Let me start by saying that when it comes to feeding your baby... Fed is best!! This is a blog post to discuss my feeding journey with both of my kids. I was an exclusive pumper for most of the time. I dealt with issues like cracked nipples and clogged ducts galore! I quickly learned what products I liked, how to store and rotate a freezer full of milk, and pumping schedules that worked for me.
So first things first, building up your milk supply. So important! Breast feeding is supply and demand. In the beginning, your newborn is feeding so frequently, which helps to get your milk supply to come in. After that, you may be able to get on feeding schedule, like feeding every 3 hours for example. Your body will adjust to that schedule and make milk for those times. If your child drops a middle of the night feed and you are no longer breast feeding or pumping at that time, then your body will learn to stop producing milk at that time. Essentially, you can train your body to make milk at the times you want it to (most of the time). Now, this is not always easy or possible for some women. Some may not produce enough despite their efforts to try to increase their supply.
Things that I did to help maintain a good supply; I kept a well balanced diet, I tried to eat 500 extra calories daily, and bumped my water intake up to 100oz every single day. That's it. On the rare occasion that I didn't drink enough water, I could tell my milk supply was a little short. I also want to mention that I worked out 5 days a week on average and this never interfered with my milk supply.

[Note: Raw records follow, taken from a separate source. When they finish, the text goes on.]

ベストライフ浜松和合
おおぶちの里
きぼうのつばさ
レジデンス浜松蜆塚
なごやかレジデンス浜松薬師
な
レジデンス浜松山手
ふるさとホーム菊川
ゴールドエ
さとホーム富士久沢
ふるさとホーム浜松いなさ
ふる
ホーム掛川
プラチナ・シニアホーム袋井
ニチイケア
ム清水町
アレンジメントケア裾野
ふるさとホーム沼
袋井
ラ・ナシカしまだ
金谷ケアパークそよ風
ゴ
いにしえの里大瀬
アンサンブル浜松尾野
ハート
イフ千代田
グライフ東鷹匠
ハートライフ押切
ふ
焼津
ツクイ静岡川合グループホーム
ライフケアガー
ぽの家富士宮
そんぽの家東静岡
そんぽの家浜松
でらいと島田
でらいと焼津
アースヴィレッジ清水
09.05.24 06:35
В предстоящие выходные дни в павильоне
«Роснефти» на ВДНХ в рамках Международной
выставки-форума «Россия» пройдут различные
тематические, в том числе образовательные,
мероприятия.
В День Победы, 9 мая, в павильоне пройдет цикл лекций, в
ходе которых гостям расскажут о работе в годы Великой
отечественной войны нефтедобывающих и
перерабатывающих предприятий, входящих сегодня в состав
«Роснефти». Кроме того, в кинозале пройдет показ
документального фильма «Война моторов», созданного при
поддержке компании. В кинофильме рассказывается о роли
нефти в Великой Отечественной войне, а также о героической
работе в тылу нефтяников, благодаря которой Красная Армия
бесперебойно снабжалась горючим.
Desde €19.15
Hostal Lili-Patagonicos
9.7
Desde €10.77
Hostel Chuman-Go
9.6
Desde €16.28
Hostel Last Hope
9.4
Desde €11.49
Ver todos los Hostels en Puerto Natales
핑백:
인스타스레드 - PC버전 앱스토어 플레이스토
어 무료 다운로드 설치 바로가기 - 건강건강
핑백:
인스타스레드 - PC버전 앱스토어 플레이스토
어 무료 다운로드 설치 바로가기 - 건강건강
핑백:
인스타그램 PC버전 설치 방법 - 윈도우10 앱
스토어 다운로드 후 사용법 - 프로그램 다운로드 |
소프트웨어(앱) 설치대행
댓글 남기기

One thing that I highly recommend to anyone breast feeding... get a haakaa. It's a small manual "pump" that you suction on to the breast that your child is not feeding on, and it draws and collects milk from that breast’s let downs. It helps you to get a little extra stash going, and I think it works well in telling your body to produce a little more milk, therefore helping with supply.
In the beginning, feeding on demand is recommended. So you will be feeding often at first. After a while, I find that it works well to go to a schedule where you feed your child every 2.5-3 hours during the day, plus night feeds. This works great for the entire first year. If pumping, you will have to find out what works for you. The benefit to pumping is that you can see exactly how many ounces you are producing, so you know if you need to pump more or if you can pump less.
My Pumping Journey
With both of my kids I started off breast feeding, but by two weeks postpartum I started one pump a day at night time. I did this for a couple of reasons. First, to make sure I was completely emptying both breasts since my kids only fed from one side per breast feeding session. Second, this allowed me to start practicing one bottle feed a day with each child, in preparation for returning to work part time. As a side note, babies are more receptive to accepting bottles if introduced by 4 weeks old, so it is good to practice that early on if you ever plan on giving pumped milk or formula in the future. When my daughter was 4 months old, I officially switched to exclusive pumping and when my son was 2 months old I switched to exclusive pumping.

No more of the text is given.